* **TASK TO COMPLETE**
Find the line with "Perhatikan warna dan motif" in the data below. Repeat it and every line after it up to the end, exactly, but drop the pictures.

* **EXERCISE MATERIAL**
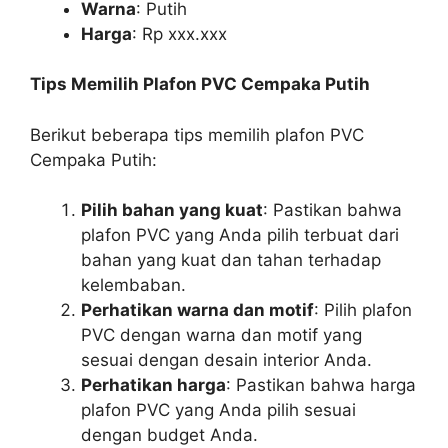
Warna
: Putih
Harga
: Rp xxx.xxx
Tips Memilih Plafon PVC Cempaka Putih
Berikut beberapa tips memilih plafon PVC
Cempaka Putih:
Pilih bahan yang kuat
: Pastikan bahwa
plafon PVC yang Anda pilih terbuat dari
bahan yang kuat dan tahan terhadap
kelembaban.
Perhatikan warna dan motif
: Pilih plafon
PVC dengan warna dan motif yang
sesuai dengan desain interior Anda.
Perhatikan harga
: Pastikan bahwa harga
plafon PVC yang Anda pilih sesuai
dengan budget Anda.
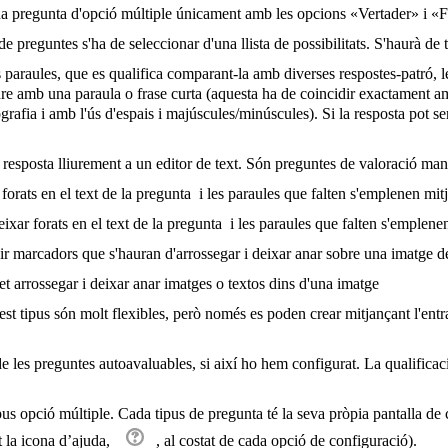
una pregunta d'opció múltiple únicament amb les opcions «Vertader» i «F
e preguntes s'ha de seleccionar d'una llista de possibilitats. S'haurà de 
 paraules, que es qualifica comparant-la amb diverses respostes-patró, 
re amb una paraula o frase curta (aquesta ha de coincidir exactament am
grafia i amb l'ús d'espais i majúscules/minúscules). Si la resposta pot ser
 resposta lliurement a un editor de text. Són preguntes de valoració ma
forats en el text de la pregunta i les paraules que falten s'emplenen mi
ixar forats en el text de la pregunta i les paraules que falten s'emplene
ir marcadors que s'hauran d'arrossegar i deixar anar sobre una imatge d
et arrossegar i deixar anar imatges o textos dins d'una imatge
est tipus són molt flexibles, però només es poden crear mitjançant l'ent
de les preguntes autoavaluables, si així ho hem configurat. La qualificac
opció múltiple. Cada tipus de pregunta té la seva pròpia pantalla de c
t la icona d’ajuda,
, al costat de cada opció de configuració).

* **WRITTEN ANSWER**
Perhatikan warna dan motif
: Pilih plafon
PVC dengan warna dan motif yang
sesuai dengan desain interior Anda.
Perhatikan harga
: Pastikan bahwa harga
plafon PVC yang Anda pilih sesuai
dengan budget Anda.
una pregunta d'opció múltiple únicament amb les opcions «Vertader» i «F
e preguntes s'ha de seleccionar d'una llista de possibilitats. S'haurà de 
 paraules, que es qualifica comparant-la amb diverses respostes-patró, 
re amb una paraula o frase curta (aquesta ha de coincidir exactament am
grafia i amb l'ús d'espais i majúscules/minúscules). Si la resposta pot ser
 resposta lliurement a un editor de text. Són preguntes de valoració ma
forats en el text de la pregunta i les paraules que falten s'emplenen mi
ixar forats en el text de la pregunta i les paraules que falten s'emplene
ir marcadors que s'hauran d'arrossegar i deixar anar sobre una imatge d
et arrossegar i deixar anar imatges o textos dins d'una imatge
est tipus són molt flexibles, però només es poden crear mitjançant l'ent
de les preguntes autoavaluables, si així ho hem configurat. La qualificac
opció múltiple. Cada tipus de pregunta té la seva pròpia pantalla de c
t la icona d’ajuda,
, al costat de cada opció de configuració).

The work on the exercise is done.